Dreams of Exile by Ian Bell

Author:Ian Bell
Language: eng
Format: epub
ISBN: 9781466891661
Publisher: Henry Holt and Co.


10 1880–1884

Happiness and goodness, according to canting moralists, stand in relation of effect and cause. There was never anything less proved or less probable: our happiness is never in our own hands …

“A CHRISTMAS SERMON”

Maggie Stevenson was barely ten years older than her new daughter-in-law. Colvin, with a touch of acid, had judged the Scotswoman “the fresher of the two” when comparing them at Liverpool. Fanny had reason to be weary.

She was touching middle age when she began this new chapter in her life with a thirty-year-old author of unproven worth. It was not that she doubted his talent—she thought him a genius and never wavered from that judgement—but she could have been forgiven for wondering what sort of contract she had entered into, she to whom life had not been kind, not simple, not easy. Louis was kindness itself, but neither simple nor easy to live with.

She could take credit for having saved his life and for helping his reconciliation with his parents. Her apparent competence, the ease with which she managed R.L.S., impressed people. But Fanny had several disguises, and wore them according to need or whim. With Thomas and Maggie Stevenson she worked hard to charm, and to make them realise she was not the adventuress they must have feared. Just as she reassured them, however, Heriot Row reassured her. The precarious structure of Louis’s life turned out to rest on sound foundations of prosperity and taste. She took to it all with unfeigned delight, particularly when Louis was obliged to don some of the splendid clothes he had left hanging in his Edinburgh wardrobes, though she later felt guilty that she was taking so much from her husband’s parents and giving so little. As things stood, she was giving them more than she realised.

“Fanny fitted into our household from the first,” Maggie told her diary. Thomas, in particular, found her charming, perhaps because she agreed with almost everything he had to say. Fanny, for her part, thought Maggie Stevenson a more sympathetic and complex character than Mrs. Stevenson’s own diaries and letters have suggested to posterity. The two women had Louis in common, however, and achieved more understanding over husband and son than a wife and a mother usually do.

Walter Simpson presented the couple with a wedding present in the unlikely form of a black Skye terrier, variously named Wattie, Woggs, Woggy, Wiggs, and, finally, Bogue. True to his breed, he was a stubborn, short-tempered beast who snarled and fought his way across Europe, soiling carpets and upsetting waiters as he went, for six years. If Thomas Stevenson was right in believing that dogs possess souls, Bogue was a demon incarnate. His mistress, the old man decided, was not.
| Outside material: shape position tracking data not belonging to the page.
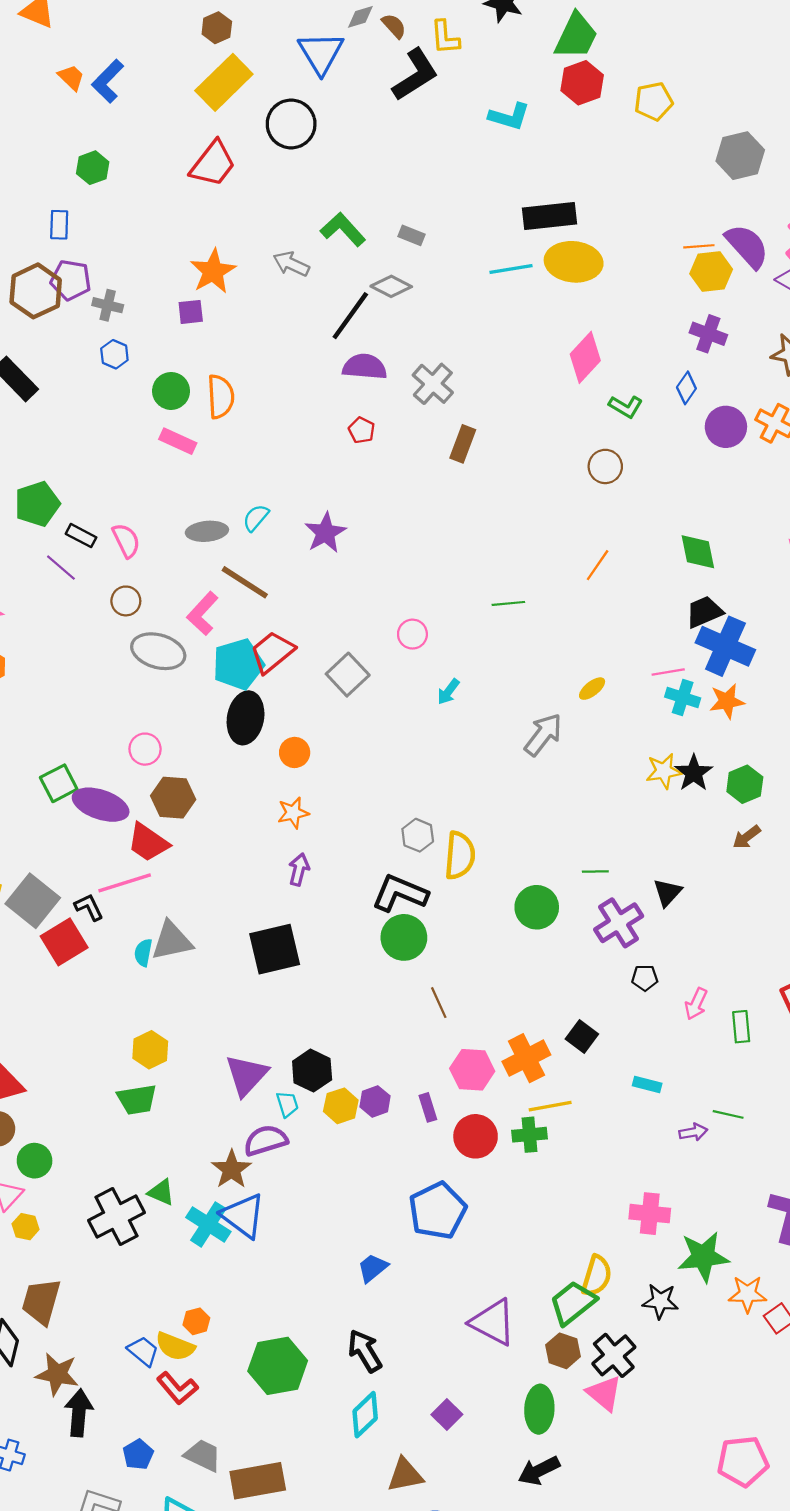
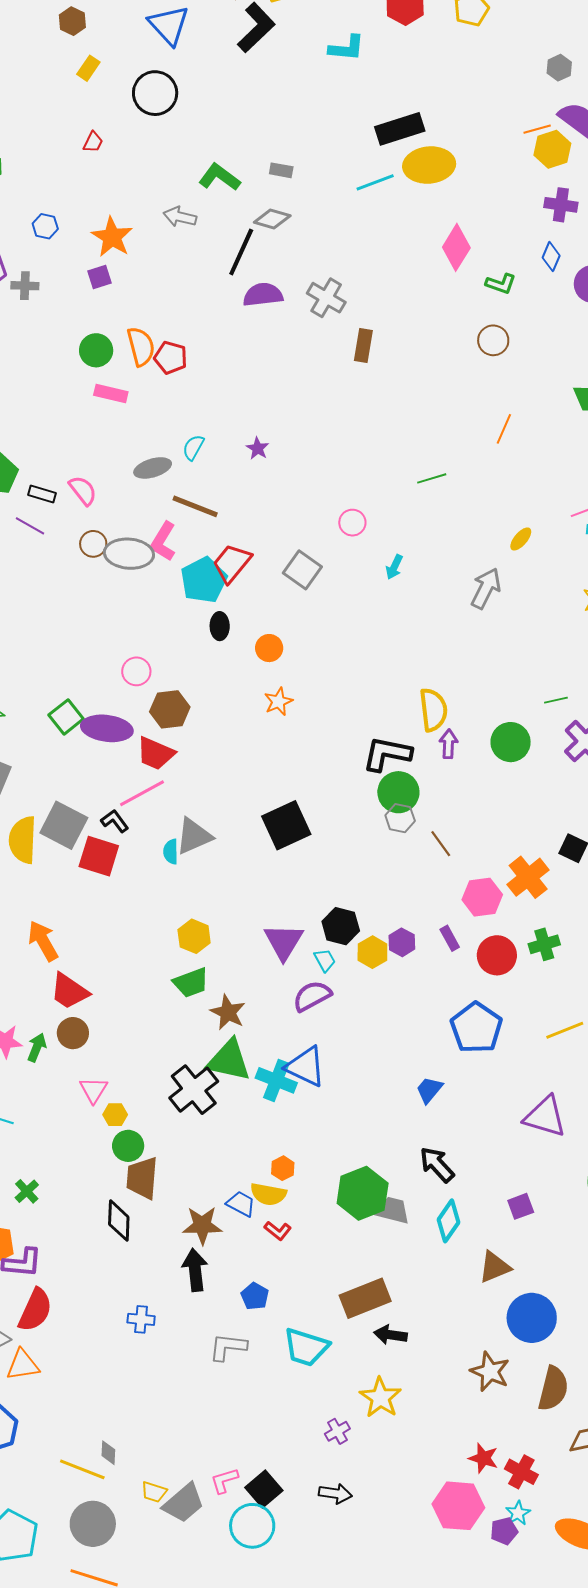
yellow rectangle: (224, 82) -> (88, 68), size x0.5
gray hexagon: (740, 156) -> (559, 68), moved, size x0.6
red trapezoid: (213, 164) -> (93, 142), size x0.5
blue hexagon: (114, 354) -> (45, 226), moved
red pentagon: (362, 430) -> (171, 358), moved, size x1.4
purple star: (325, 533) -> (258, 448), size x0.6
gray ellipse: (158, 651) -> (129, 554), moved
black ellipse: (246, 718) -> (220, 626), size x0.6
gray hexagon: (418, 835) -> (400, 818), moved
purple arrow: (299, 870) -> (449, 744), moved
red square: (64, 942) -> (99, 856), turned -30
yellow line: (550, 1106) -> (565, 1030), moved
green circle: (35, 1161) -> (128, 1146), moved
brown star: (231, 1169) -> (228, 1012), moved
green triangle: (161, 1192) -> (229, 1060), size x1.8
brown star: (57, 1374) -> (202, 1225), moved
red L-shape: (177, 1388) -> (278, 1231), size x0.7
purple square: (447, 1415) -> (521, 1206), turned 36
gray trapezoid: (203, 1455) -> (393, 1210), moved

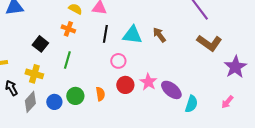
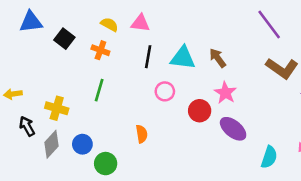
black square: (40, 44) -> (64, 39), moved
pink star: (148, 82) -> (225, 93), moved
red circle: (125, 85) -> (200, 111), moved
green circle: (75, 96) -> (106, 164), moved
cyan semicircle: (191, 104) -> (269, 157), moved

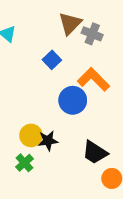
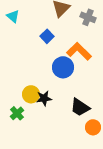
gray cross: (92, 34) -> (88, 17), moved
green cross: (24, 163) -> (17, 113), moved

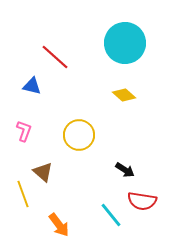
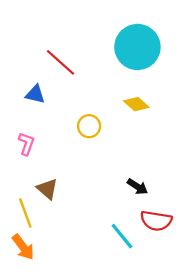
yellow circle: (79, 135) -> (89, 126), moved, size x0.7
orange arrow: (59, 225) -> (23, 247), moved

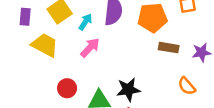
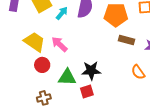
yellow trapezoid: (45, 45) -> (34, 42), moved
pink arrow: (90, 48) -> (59, 44), moved, turned -96

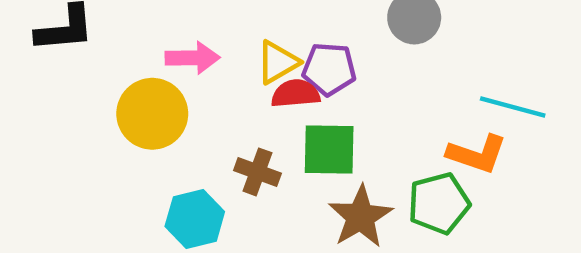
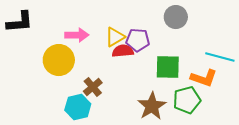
green square: (329, 150) -> (168, 67), moved
brown cross: (257, 172) -> (93, 87), moved, turned 30

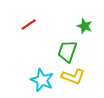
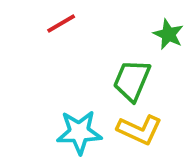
cyan star: (42, 80) -> (79, 132), turned -30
Thomas, no fool, may even have concluded that his son would be better off in the hands of this older woman, who seemed to know what she was doing and what she wanted. If Louis would listen to her advice, it could only be an improvement. Thomas seems to have admired Fanny’s evident strength, and the admiration was reciprocated.



Download



Copyright Disclaimer:
This site does not store any files on its server. We only index and link to content provided by other sites. Please contact the content providers to delete copyright contents if any and email us, we'll remove relevant links or contents immediately.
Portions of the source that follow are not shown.